=== Work instruction ===
Copy out the full listing exactly, omitting any picture it contains.

=== Input records ===
- Opening Delimiter -
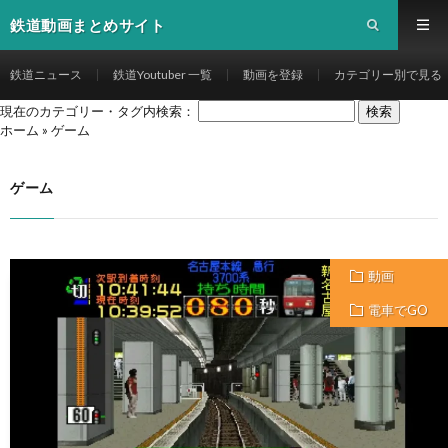
鉄道動画まとめサイト
鉄道ニュース
鉄道Youtuber 一覧
動画を登録
カテゴリー別で見る
現在のカテゴリー・タグ内検索：
ホーム
»
ゲーム
ゲーム
動画
電車でGO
- Closing Delimiter -
=== Result below ===
鉄道動画まとめサイト
鉄道ニュース
鉄道Youtuber 一覧
動画を登録
カテゴリー別で見る
現在のカテゴリー・タグ内検索：
ホーム
»
ゲーム
ゲーム
動画
電車でGO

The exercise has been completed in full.